**Records shown:**
============
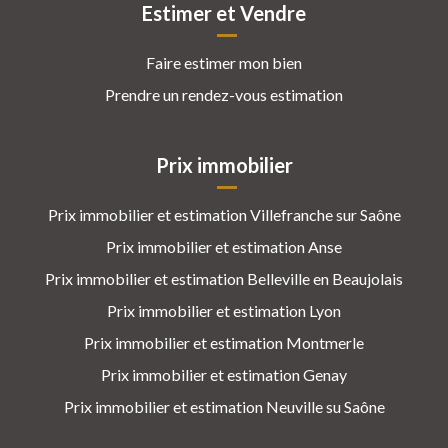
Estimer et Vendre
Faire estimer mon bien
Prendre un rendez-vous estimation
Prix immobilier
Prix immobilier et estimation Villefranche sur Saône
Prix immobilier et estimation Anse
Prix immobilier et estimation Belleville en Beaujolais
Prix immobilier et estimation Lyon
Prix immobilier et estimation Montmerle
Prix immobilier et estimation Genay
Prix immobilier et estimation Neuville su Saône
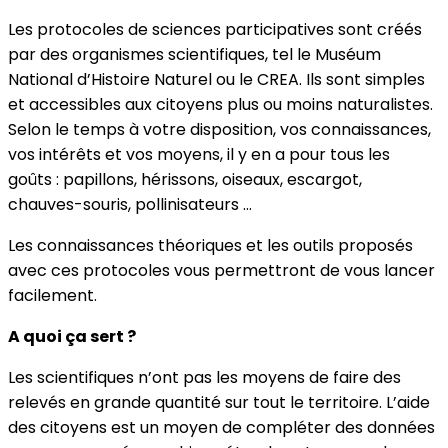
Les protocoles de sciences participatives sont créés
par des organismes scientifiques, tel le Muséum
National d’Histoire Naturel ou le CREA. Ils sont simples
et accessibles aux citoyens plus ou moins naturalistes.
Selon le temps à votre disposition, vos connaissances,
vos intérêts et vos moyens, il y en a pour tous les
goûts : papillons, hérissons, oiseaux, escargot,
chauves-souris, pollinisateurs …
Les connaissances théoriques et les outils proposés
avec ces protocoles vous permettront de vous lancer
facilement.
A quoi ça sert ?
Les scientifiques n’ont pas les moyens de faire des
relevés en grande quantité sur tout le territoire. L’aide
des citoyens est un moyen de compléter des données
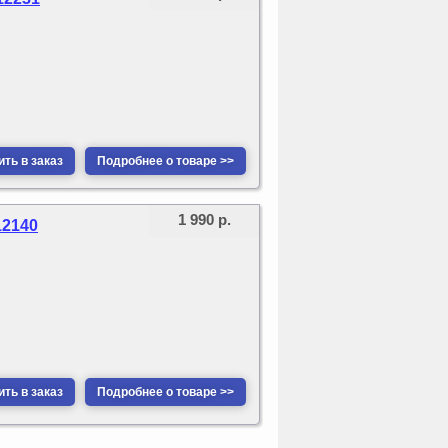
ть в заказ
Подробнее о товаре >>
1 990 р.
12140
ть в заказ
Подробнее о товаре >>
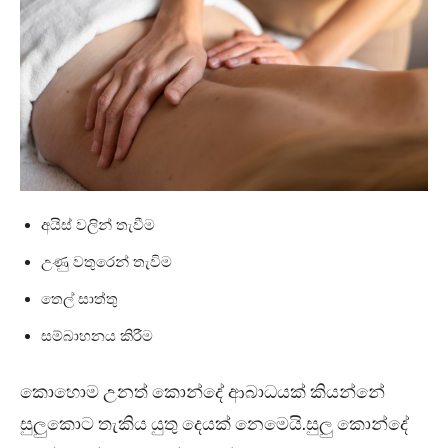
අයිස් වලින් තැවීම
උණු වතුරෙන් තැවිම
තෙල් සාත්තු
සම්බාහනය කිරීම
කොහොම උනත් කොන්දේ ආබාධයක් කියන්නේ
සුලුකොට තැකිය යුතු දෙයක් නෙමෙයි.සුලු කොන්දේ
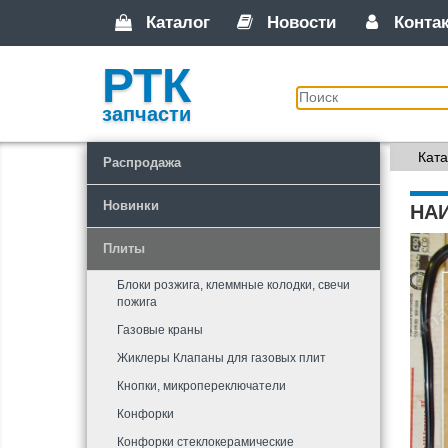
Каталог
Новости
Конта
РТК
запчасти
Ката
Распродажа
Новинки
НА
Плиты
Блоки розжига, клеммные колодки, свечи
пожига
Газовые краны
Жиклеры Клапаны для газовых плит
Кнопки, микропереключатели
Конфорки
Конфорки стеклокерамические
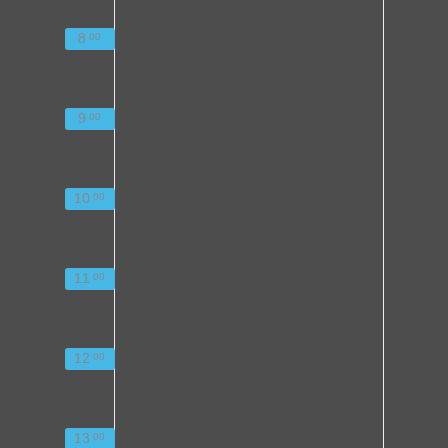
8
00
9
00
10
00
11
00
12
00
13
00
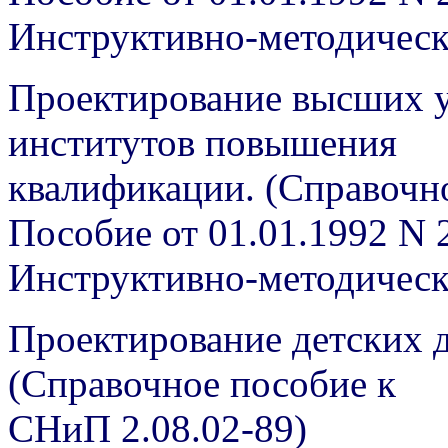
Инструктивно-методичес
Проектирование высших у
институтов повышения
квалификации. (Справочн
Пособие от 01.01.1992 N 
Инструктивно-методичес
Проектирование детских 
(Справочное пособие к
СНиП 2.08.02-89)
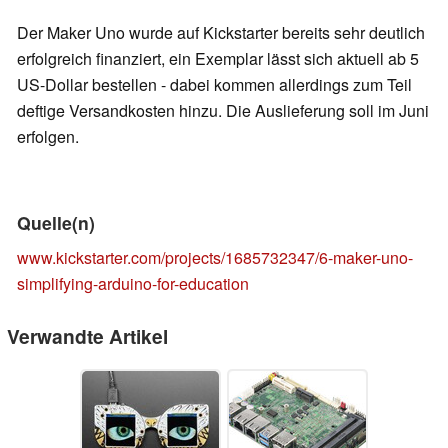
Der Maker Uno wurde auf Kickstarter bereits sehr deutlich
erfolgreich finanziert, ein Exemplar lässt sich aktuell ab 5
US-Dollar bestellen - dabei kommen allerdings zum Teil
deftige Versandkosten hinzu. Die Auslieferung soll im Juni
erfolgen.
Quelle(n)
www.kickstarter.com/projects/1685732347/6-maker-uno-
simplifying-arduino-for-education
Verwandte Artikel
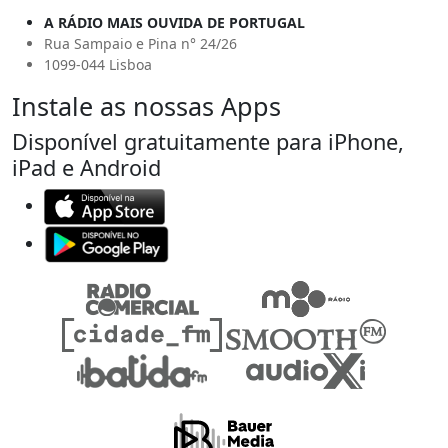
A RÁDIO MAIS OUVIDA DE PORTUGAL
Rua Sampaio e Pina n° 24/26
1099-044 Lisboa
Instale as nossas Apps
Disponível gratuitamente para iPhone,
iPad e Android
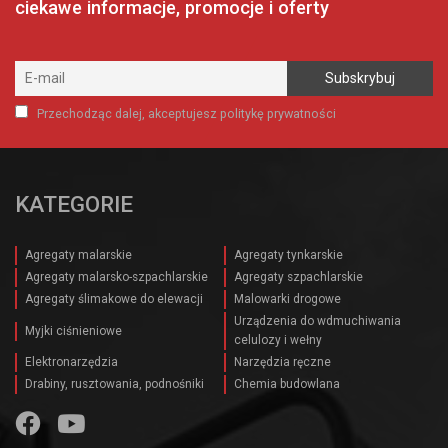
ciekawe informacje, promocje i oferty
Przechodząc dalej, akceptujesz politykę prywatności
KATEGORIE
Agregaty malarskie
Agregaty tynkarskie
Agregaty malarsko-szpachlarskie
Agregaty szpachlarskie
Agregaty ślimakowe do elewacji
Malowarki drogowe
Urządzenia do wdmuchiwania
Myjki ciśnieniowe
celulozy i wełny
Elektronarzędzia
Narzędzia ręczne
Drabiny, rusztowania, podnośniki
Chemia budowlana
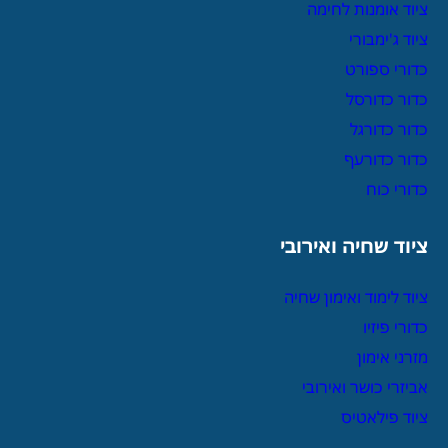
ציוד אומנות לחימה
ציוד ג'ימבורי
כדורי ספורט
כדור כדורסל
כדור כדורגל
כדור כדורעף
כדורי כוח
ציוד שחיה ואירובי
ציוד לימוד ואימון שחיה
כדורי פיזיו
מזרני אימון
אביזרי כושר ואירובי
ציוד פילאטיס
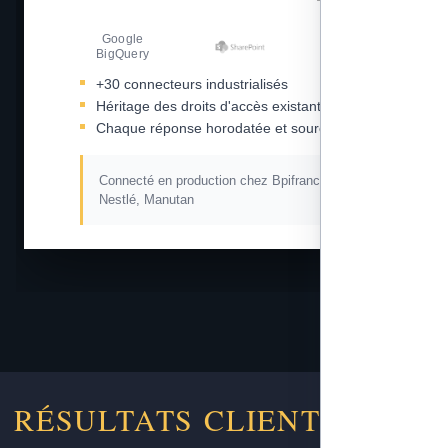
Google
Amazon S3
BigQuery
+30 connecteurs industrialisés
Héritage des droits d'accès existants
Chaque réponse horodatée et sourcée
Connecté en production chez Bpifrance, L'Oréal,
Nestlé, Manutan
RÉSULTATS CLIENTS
============
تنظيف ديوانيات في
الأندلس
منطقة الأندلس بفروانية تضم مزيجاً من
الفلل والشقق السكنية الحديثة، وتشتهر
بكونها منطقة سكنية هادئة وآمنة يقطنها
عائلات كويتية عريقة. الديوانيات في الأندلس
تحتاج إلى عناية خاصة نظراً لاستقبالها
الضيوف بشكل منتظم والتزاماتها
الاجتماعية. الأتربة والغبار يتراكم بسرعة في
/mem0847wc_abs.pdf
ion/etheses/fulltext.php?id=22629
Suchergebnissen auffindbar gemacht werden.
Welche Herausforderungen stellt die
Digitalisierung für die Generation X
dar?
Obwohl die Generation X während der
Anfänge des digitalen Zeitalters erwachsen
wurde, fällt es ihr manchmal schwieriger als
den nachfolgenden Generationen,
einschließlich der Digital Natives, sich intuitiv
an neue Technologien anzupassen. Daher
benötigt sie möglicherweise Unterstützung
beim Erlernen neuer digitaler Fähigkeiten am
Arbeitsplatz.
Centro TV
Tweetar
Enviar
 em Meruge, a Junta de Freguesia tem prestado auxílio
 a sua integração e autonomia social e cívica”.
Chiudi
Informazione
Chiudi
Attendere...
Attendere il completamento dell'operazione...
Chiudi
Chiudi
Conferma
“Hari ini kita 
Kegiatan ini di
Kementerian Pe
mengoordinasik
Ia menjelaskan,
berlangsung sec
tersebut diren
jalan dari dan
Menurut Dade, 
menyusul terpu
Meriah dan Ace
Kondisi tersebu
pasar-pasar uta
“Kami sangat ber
============
**To do:** Pick from the records each line that contains the word "immobilier" and show it.

**Exercise solution:**
Prix immobilier
Prix immobilier et estimation Villefranche sur Saône
Prix immobilier et estimation Anse
Prix immobilier et estimation Belleville en Beaujolais
Prix immobilier et estimation Lyon
Prix immobilier et estimation Montmerle
Prix immobilier et estimation Genay
Prix immobilier et estimation Neuville su Saône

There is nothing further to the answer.